- Why the NHS is
on the ballot paper. Overview and scrutiny committee's (OSCs) of local
authorities can demand NHS chief executives appear before them and set their
own agendas of what they want to examine, as well as being consulted on major
NHS changes. As such they can have a big impact on reconfigurations, and
parties could campaign in local
elections on the claim that their party was the one
standing up most strongly for their local hospital. All this explains why
many councillors are making the NHS a bigger issue at elections than ever
before. For example in
Kirklees three Save Huddersfield NHS candidates could hold the balance of
power on the council if elected. The trio have been leading the campaign
against plans to move services from their local hospital to Halifax.

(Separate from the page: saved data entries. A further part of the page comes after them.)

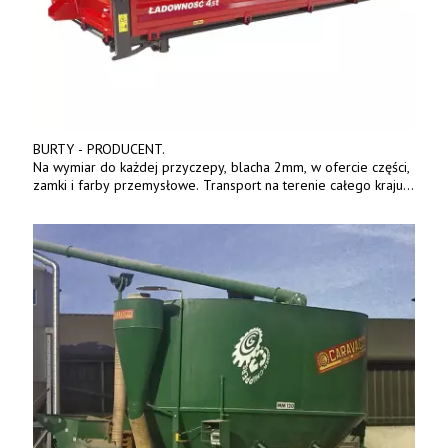
BURTY - PRODUCENT.
Na wymiar do każdej przyczepy, blacha 2mm, w ofercie części,
zamki i farby przemysłowe. Transport na terenie całego kraju.
Tel. 570 144 500. www.zychar.pl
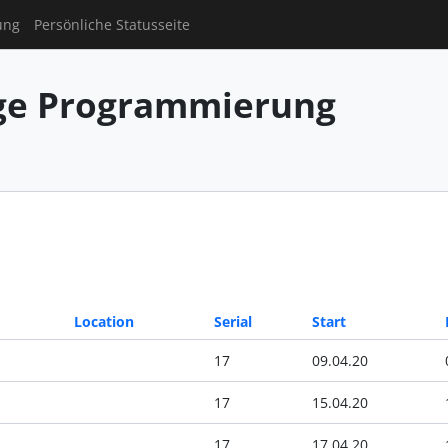
ung
Persönliche Statusseite
ge Programmierung
Location
Serial
Start
17
09.04.20
17
15.04.20
17
17.04.20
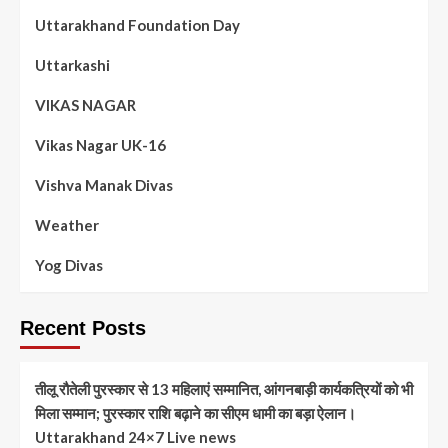
Uttarakhand Foundation Day
Uttarkashi
VIKAS NAGAR
Vikas Nagar UK-16
Vishva Manak Divas
Weather
Yog Divas
Recent Posts
तीलू रौतेली पुरस्कार से 13 महिलाएं सम्मानित, आंगनबाड़ी कार्यकत्रियों को भी
मिला सम्मान; पुरस्कार राशि बढ़ाने का सीएम धामी का बड़ा ऐलान।
Uttarakhand 24×7 Live news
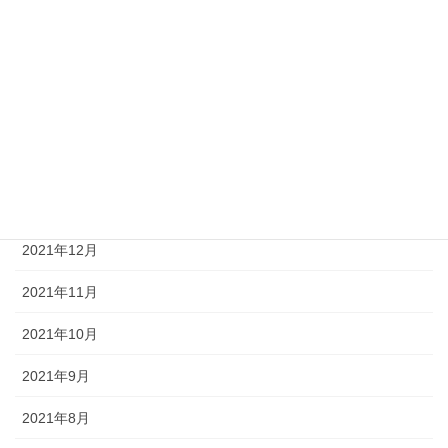
2022年6月
2022年5月
2022年4月
2022年2月
2022年1月
2021年12月
2021年11月
2021年10月
2021年9月
2021年8月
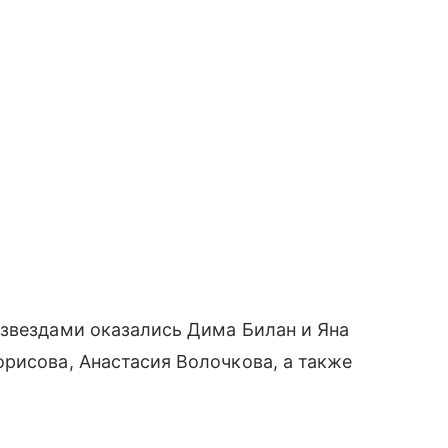
 звездами оказались Дима Билан и Яна
рисова, Анастасия Волочкова, а также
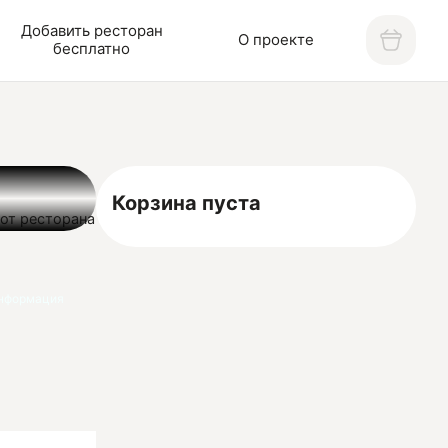
Добавить ресторан
О проекте
бесплатно
Корзина пуста
 от ресторана
дый найдет
нформация
ра и быстрая
м ваш заказ в
-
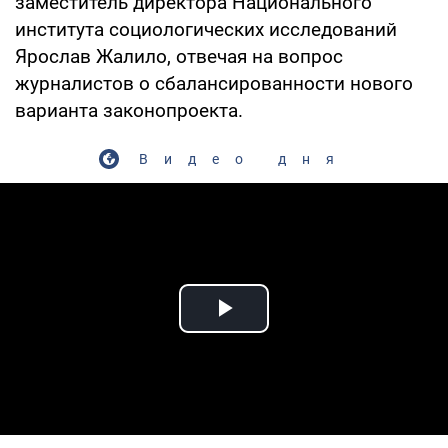
заместитель директора Национального
института социологических исследований
Ярослав Жалило, отвечая на вопрос
журналистов о сбалансированности нового
варианта законопроекта.
Видео дня
Play Video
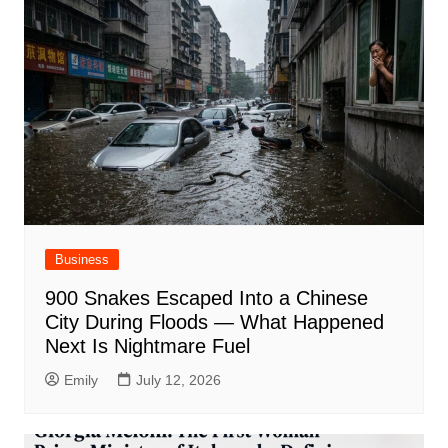
Business
900 Snakes Escaped Into a Chinese
City During Floods — What Happened
Next Is Nightmare Fuel
Emily
July 12, 2026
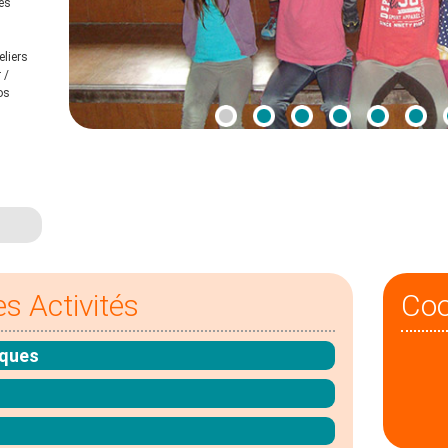
es
eliers
 /
os
es Activités
Co
iques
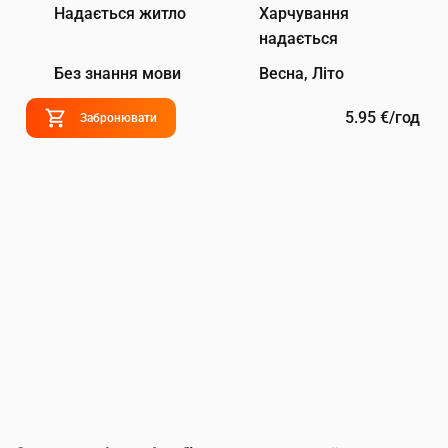
Надається житло
Харчування
надається
Без знання мови
Весна, Літо
5.95 €/год
Забронювати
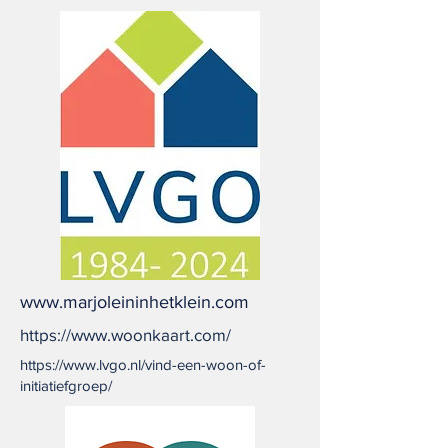
www.marjoleininhetklein.com
https://www.woonkaart.com/
https://www.lvgo.nl/vind-een-woon-of-
initiatiefgroep/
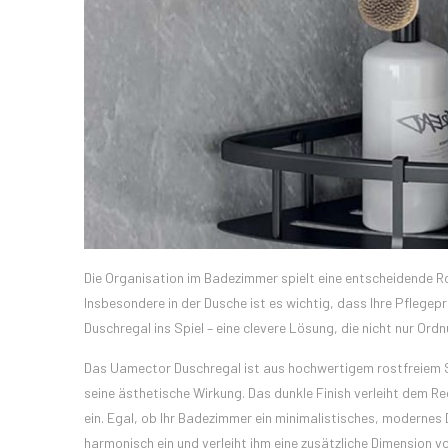
Die Organisation im Badezimmer spielt eine entscheidende Ro
Insbesondere in der Dusche ist es wichtig, dass Ihre Pfleg
Duschregal ins Spiel – eine clevere Lösung, die nicht nur Ord
Das Uamector Duschregal ist aus hochwertigem rostfreiem Sch
seine ästhetische Wirkung. Das dunkle Finish verleiht dem R
ein. Egal, ob Ihr Badezimmer ein minimalistisches, modernes D
harmonisch ein und verleiht ihm eine zusätzliche Dimension vo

Tens of
thousands of people have signed petitions and attended demonstrations. Service
changes at the hospital have recently been accepted by the trust but the group
is seeking a judicial review, and Kirklees council OSC has also expressed
reservations, referring changes to maternity services to the health secretary.
In West
Sussex, Conservative county council leader Henry Smith says the loss of
services at Crawley Hospital has had a big impact on local politics, and
recent job losses announced by Surrey and Sussex Healthcare trust are
uppermost in residents' minds. The East Sussex committee, which covers an area
where the health service has struggled in recent years, has a high profile and
a reputation for tough questioning. In
Rochdale the OSC supported a proposed restructuring of services, which has
been attacked as a downgrading of local services. Local Liberal Democrat MP
Paul Rowen has steadfastly opposed changes and his party sees it as a major
issue in the local elections. OSCs look set to become the forums on which
public concern about local service redesigns are vocalised.
Summary by
Keep our NHS Public
of Health Service Journal 4 May 2006
- Volatile voters
get a glimpse of the post-Blair landscape. A Save
Huddersfield NHS candidate was elected in the West Yorkshire borough of
Kirklees in last week's local elections.
Summary by
Keep our NHS Public
of
Observer 7 May 2006
- Shock sinks in
over BNP councillors. Residents have blamed job cuts at the University
Hospital of North
Staffordshire for the surprise success of the BNP in the recent local
council elections.
Summary by
Keep our NHS Public
of Stoke Sentinel 9 May 2006
- Local protests
bring in votes. Local opposition to NHS reorganisations provided the
catalyst for single-issue party candidates standing in last week's local
elections. GP Dr Jacqueline Gunsell was elected to
Kirklees council on the Save Huddersfield Health Campaign ticket. She was
one of three candidates standing in protest at plans to move services from
their local hospital in Halifax. She won with 2,176 votes, a majority of 700
over the second placed Liberal Democrats. The Save Chase Farm Hospital Party
won two seats on Conservative-controlled
Enfield council. It fielded nine candidates who are opposed to proposals
to close the hospital's accident emergency service as part of a wider
reconfiguration. A total of 12,456 people voted for the party whose policy is
opposition to the closure of A& E
and to any changes to existing women and children's services. The Independent
Kidderminster Hospital and Health Concern Group gained one new seat on
Wyre Forest council and is now the second largest party after the
Conservatives.
Summary by
Keep our NHS Public
of Health Service Journal 11 May 2006
- Blair's market
madness wrecking the NHS. The Socialist says: "The deprived areas of
Langwith, Creswell and Normanton in
Derby are guinea pigs in Labour's plan to privatise primary health care… [UnitedHealth
Europe] has little interest in Langwith and probably won't make much money
there. For them the big prize is a head start in bidding for control of the
budgets that pay for hospital treatments… 130 angry people were at the Keep Our
NHS Public meeting in Langwith where speaker John Lister welcomed health
campaigner and Socialist Party member Jackie Grunsell's victory in the
Huddersfield council election.
Along with victories for health campaigners in
Kidderminster, he said: 'When people get a choice they're voting strongly
for candidates that support the NHS.' In a passionate defence of the NHS
founding principles, that treatment should be available to all no matter where
they lived or how much money they had, local GP Dr. Elizabeth Barrett, said, 'To
dismember the NHS limb by limb is an act of social vandalism.'"
Summary by
Keep our NHS Public
of
Socialist 18 May 2006
-
How Middle England turned into a nation of reconfiguration rebels.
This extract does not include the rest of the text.